Start of DATA SUPPLIED

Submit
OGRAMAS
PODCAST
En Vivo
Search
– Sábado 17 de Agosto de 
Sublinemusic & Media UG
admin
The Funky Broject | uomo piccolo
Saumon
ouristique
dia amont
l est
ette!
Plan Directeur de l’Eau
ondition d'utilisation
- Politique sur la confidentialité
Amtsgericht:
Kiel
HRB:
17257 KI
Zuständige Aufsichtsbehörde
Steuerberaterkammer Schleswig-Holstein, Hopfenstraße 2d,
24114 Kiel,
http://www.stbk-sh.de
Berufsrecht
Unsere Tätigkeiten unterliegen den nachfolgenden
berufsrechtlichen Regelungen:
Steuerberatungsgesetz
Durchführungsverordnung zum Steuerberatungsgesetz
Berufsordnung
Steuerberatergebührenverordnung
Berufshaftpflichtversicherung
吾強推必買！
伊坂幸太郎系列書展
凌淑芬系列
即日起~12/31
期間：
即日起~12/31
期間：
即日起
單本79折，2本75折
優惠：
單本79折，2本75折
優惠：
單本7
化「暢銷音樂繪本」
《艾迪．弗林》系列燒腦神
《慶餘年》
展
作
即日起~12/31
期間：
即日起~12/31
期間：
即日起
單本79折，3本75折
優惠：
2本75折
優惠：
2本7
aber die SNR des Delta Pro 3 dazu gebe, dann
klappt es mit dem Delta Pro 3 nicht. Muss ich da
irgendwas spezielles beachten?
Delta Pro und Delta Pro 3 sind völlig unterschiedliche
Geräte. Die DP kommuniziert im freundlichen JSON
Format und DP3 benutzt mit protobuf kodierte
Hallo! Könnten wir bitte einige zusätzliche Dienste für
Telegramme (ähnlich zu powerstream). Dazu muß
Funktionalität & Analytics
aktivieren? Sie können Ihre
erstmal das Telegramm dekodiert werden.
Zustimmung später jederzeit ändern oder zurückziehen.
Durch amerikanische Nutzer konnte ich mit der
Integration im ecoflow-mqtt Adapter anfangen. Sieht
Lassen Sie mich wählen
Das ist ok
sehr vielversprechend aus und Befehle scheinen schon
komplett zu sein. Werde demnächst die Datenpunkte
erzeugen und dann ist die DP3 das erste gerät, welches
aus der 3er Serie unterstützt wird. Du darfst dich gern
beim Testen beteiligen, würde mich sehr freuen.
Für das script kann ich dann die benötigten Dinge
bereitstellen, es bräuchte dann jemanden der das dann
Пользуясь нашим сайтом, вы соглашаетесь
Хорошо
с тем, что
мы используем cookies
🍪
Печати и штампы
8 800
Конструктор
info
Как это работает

End of DATA SUPPLIED

→ TASK DIRECTIONS
Write out, word for word, the line that contains "erstmal das Telegramm dekodiert werden." and every line after it through the last line of the listing.

→ THE COMPLETED TASK
erstmal das Telegramm dekodiert werden.
Zustimmung später jederzeit ändern oder zurückziehen.
Durch amerikanische Nutzer konnte ich mit der
Integration im ecoflow-mqtt Adapter anfangen. Sieht
Lassen Sie mich wählen
Das ist ok
sehr vielversprechend aus und Befehle scheinen schon
komplett zu sein. Werde demnächst die Datenpunkte
erzeugen und dann ist die DP3 das erste gerät, welches
aus der 3er Serie unterstützt wird. Du darfst dich gern
beim Testen beteiligen, würde mich sehr freuen.
Für das script kann ich dann die benötigten Dinge
bereitstellen, es bräuchte dann jemanden der das dann
Пользуясь нашим сайтом, вы соглашаетесь
Хорошо
с тем, что
мы используем cookies
🍪
Печати и штампы
8 800
Конструктор
info
Как это работает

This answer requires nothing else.